Mr. Terrell to Mr. Olney.

No. 669.]

Sir: I have the honor to inclose a statement of the case of Creecor Arakelian, with a memorandum furnished in July last by the Rev. H. O. Dwight.

The release of the man being accomplished, I did not forward it, but do so now that you may be in possession of this paper, should a demand for indemnity be contemplated.

The pressure upon my time at this juncture of affairs here will, I hope, excuse me from copying.

I have, etc.,

A. W. Terrell.
[Inclosure 1 in No. 669.]

The case of Creecor Arakelian, imprisoned at Marsovan, District of Amasia, Province of Sivas.

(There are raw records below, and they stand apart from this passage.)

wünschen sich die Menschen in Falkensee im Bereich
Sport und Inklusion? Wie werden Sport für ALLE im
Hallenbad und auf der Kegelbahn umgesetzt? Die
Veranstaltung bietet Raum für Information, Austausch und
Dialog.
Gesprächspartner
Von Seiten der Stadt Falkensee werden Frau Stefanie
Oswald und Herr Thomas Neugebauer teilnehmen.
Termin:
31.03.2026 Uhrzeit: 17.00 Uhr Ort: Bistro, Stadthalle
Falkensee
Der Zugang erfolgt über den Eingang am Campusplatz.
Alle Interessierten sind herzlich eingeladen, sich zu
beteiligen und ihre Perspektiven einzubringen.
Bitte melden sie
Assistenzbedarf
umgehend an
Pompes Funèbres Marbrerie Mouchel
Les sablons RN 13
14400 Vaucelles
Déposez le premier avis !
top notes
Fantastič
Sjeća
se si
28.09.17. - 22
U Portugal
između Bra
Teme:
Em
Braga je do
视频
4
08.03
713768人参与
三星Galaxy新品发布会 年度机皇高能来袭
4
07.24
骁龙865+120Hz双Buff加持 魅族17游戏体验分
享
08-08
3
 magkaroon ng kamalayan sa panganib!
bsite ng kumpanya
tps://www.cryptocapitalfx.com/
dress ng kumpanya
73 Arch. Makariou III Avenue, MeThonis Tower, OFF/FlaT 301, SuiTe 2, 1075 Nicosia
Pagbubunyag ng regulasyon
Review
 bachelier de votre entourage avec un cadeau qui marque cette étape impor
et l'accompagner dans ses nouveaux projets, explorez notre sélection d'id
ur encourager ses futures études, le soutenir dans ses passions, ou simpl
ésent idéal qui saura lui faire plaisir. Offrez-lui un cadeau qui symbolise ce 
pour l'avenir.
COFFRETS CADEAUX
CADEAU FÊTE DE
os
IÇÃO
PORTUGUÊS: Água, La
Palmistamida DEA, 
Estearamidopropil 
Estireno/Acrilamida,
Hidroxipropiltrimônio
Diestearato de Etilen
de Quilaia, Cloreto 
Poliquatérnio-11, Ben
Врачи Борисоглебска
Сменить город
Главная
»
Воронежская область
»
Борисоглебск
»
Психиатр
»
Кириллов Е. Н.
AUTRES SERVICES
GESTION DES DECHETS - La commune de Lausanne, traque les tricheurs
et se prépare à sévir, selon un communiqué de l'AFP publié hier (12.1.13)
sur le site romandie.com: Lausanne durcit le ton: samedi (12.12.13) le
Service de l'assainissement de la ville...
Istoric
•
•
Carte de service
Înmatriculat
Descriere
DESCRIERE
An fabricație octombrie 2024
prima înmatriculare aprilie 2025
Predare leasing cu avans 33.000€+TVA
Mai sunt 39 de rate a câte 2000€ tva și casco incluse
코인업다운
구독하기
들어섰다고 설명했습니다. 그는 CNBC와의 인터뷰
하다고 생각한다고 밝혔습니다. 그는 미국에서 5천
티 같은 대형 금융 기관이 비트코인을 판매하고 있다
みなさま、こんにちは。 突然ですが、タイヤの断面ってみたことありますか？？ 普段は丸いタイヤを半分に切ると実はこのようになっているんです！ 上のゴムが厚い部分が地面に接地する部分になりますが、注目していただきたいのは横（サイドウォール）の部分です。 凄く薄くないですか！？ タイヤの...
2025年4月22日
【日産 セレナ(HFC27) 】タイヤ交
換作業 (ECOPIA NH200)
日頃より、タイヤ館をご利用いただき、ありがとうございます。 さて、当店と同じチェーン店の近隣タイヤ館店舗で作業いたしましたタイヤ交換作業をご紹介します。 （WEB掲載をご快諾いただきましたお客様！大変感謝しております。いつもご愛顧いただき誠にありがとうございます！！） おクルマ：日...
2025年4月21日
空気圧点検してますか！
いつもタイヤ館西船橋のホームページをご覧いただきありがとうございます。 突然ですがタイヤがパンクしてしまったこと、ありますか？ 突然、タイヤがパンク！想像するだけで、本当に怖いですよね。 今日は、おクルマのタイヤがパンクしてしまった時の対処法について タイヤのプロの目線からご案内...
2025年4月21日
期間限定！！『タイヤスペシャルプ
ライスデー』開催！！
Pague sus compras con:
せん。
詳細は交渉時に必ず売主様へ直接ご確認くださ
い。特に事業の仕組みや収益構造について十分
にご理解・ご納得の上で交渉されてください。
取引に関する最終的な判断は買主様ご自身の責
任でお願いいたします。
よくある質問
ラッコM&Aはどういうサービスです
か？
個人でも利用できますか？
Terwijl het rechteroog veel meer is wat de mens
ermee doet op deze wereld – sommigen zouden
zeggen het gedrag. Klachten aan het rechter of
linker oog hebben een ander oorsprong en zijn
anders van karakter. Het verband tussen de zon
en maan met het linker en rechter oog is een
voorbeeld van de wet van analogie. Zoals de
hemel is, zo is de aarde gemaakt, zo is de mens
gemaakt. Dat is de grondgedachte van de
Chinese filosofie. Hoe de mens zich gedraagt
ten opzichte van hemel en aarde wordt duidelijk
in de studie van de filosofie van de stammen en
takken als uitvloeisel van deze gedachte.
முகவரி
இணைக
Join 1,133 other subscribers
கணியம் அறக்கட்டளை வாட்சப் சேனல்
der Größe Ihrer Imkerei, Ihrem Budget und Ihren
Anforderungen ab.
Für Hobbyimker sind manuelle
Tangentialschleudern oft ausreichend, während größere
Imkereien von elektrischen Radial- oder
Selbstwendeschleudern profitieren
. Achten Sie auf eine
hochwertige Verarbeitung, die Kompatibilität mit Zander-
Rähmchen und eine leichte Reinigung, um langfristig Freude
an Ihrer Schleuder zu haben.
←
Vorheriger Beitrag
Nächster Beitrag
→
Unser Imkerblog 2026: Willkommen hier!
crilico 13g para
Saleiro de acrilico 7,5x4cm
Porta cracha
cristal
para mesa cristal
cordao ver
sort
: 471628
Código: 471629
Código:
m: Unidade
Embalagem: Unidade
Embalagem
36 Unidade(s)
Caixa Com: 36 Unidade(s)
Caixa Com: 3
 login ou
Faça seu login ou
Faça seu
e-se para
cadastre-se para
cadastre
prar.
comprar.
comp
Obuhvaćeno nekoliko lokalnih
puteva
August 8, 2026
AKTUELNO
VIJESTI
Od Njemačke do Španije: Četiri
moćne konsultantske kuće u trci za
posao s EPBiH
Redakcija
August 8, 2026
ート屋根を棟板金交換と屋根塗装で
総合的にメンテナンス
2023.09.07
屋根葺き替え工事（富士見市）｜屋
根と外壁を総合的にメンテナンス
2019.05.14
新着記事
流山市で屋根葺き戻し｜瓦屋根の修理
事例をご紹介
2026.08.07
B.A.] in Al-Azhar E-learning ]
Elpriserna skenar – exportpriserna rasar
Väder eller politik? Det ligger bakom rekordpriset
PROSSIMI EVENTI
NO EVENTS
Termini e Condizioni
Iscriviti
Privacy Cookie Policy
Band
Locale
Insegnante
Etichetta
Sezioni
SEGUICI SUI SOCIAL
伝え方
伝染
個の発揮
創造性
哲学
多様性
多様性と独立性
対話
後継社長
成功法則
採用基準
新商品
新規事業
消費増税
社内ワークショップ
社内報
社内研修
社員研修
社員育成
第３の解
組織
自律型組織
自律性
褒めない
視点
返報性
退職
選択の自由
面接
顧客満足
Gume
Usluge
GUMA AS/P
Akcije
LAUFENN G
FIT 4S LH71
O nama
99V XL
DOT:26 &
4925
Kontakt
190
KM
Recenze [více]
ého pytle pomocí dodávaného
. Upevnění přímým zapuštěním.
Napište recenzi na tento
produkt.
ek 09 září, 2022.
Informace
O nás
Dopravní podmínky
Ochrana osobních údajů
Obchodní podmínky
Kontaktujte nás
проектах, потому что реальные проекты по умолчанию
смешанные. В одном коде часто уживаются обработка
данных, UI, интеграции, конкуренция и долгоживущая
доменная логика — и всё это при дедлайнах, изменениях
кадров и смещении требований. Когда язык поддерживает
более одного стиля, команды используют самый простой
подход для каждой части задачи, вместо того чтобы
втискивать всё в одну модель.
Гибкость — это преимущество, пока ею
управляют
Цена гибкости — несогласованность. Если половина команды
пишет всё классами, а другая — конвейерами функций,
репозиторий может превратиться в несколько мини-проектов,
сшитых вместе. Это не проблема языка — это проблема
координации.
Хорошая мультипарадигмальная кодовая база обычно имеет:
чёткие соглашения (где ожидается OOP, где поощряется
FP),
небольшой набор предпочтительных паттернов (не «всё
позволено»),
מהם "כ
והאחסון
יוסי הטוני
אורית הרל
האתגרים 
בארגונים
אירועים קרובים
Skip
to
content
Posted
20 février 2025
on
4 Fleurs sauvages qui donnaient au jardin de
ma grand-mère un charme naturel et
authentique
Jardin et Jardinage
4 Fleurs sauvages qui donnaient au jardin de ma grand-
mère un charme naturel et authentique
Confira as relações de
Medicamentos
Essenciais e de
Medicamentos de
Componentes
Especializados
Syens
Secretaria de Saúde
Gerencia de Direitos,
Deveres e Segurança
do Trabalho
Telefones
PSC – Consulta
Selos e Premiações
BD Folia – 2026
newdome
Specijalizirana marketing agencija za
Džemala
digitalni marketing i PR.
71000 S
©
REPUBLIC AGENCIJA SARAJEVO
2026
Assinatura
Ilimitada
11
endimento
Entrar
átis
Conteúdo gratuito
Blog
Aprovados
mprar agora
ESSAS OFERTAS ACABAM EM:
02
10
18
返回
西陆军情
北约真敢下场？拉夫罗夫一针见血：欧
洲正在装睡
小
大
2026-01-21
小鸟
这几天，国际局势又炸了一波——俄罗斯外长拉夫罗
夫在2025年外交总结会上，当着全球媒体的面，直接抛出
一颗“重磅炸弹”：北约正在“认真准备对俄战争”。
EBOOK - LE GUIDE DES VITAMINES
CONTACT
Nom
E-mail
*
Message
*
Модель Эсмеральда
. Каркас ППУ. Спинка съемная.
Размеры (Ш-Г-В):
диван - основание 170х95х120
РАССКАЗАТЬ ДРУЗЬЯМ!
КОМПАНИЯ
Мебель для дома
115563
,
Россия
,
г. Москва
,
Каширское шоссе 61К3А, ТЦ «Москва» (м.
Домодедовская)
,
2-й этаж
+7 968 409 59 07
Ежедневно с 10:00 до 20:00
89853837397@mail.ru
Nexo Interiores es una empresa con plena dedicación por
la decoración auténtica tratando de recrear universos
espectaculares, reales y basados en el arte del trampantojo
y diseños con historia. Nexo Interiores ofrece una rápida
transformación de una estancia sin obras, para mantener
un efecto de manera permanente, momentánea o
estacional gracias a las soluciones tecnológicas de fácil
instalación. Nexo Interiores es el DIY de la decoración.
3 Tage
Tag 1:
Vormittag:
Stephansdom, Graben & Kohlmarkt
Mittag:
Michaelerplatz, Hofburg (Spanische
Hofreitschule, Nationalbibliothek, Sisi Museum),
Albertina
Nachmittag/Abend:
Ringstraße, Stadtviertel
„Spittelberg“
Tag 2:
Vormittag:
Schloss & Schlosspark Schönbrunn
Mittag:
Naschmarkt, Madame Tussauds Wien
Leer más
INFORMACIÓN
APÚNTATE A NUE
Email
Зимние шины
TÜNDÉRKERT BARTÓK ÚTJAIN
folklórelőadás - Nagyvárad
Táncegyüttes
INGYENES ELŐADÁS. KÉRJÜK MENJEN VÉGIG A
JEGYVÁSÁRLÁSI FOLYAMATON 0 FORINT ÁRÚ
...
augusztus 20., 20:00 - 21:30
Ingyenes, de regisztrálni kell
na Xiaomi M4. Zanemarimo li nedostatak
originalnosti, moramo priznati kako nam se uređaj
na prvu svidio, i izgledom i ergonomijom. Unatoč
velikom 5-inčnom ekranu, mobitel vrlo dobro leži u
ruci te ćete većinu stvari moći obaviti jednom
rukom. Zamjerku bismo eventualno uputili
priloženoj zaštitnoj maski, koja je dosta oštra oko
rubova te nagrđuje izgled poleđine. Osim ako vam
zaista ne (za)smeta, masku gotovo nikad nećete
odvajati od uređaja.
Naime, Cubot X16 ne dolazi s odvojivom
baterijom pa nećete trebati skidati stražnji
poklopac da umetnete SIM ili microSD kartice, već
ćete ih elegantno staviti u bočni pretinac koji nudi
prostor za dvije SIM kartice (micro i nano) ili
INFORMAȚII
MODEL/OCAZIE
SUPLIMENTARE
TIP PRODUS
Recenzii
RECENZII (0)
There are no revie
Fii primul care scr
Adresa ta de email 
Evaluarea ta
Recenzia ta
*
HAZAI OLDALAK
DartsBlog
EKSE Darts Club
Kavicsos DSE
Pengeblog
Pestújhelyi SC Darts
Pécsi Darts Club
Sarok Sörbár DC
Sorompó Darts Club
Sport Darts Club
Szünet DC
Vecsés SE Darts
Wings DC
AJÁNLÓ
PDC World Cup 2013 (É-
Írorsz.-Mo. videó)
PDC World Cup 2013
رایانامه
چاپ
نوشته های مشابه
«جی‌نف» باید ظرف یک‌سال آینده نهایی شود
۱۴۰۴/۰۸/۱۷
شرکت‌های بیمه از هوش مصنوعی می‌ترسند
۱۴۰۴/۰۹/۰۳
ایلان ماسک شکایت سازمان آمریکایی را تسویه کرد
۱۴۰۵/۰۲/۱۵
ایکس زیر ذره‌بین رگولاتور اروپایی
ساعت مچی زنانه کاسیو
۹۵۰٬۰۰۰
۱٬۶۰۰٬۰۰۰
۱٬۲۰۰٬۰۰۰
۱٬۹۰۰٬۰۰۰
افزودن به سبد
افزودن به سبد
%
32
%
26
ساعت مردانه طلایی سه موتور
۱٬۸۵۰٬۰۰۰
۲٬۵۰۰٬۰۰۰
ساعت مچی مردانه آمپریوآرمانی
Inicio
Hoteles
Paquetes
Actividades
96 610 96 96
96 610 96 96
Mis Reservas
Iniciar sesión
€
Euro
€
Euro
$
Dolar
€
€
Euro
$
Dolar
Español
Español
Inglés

Creecor Arakelian is a naturalized citizen of the United States, domiciled at Fresno, Cal., where his father resides. He went to Marsovan in August, 1892, at the wish of his father, to study Armenian literature in Anatolia College, and has been a student in the college since that date. On his arrival at the college he was quite illiterate, being hardly able to write his own name. His progress in study was very slow, owing to a lack of natural aptitude, and in April, 1895, it was decided that he should leave the college this year and return to his home in California. Since that time he has been waiting for a money remittance from his father to pay his traveling expenses.

In June, having received the remittance for which he was waiting, Arakelian prepared to leave for the United States, and took out a Turkish traveling permit for the purpose.

On the 1st of July a prominent man of Marsovan, Garabed Agha Kouyoumijou, was assassinated by members of the Armenian revolutionary party (see accompanying note for details). Upon this the Ottoman authorities arrested all persons living near the scene of the murder and all young men whose antecedents were not well known to the Government. Among the persons thus arrested was Creecor Arakelian. It is denied that his American citizenship has anything to do with the arrest, which is merely a precautionary measure, there being no charge and no ground of suspicion against him save that he is a young man.

There is no taint of seditious connection or conspiracy in this man and no reason why he should not be allowed to carry out his plan of returning to his home in California.

The above statement was orally made to me by Professor Hagofrian, of Marsovan.

H. O. Dwight.

[Page 1300]
[Inclosure 2 in No. 669.]

The recent murder at Marsovan.

Garabed Agha Kouyoumijou is a leading member of the Protestant community at Marsovan. He has rendered himself obnoxious to the Armenian revolutionary party by throwing his influence against their efforts to stir the people to sedition. For this he has been warned that he would be killed, but he has been inclined to make light of the warning. On the 1st of July Garabed Agha went to the Protestant church about 5 o’clock in the morning to attend early morning service, The door was not yet open, and Garabed Agha was waiting in the street by the door when two men came up and engaged him in conversation. While one of these men was talking with him, the other moved around behind him and suddenly struck him in the back with a dirk. Garabed Agha cried out and turned upon his assailant, when the other man plunged a dirk into his abdomen. This blow brought him to the ground, and the assassins continued to stab him until his body was pierced with 15 terrible wounds. The assassins then fled. They had done their work so quickly that no one had come up the street, while the people of the neighboring houses who heard the cries of the victim and looked out of their windows did not realize what was taking place until the men had run away.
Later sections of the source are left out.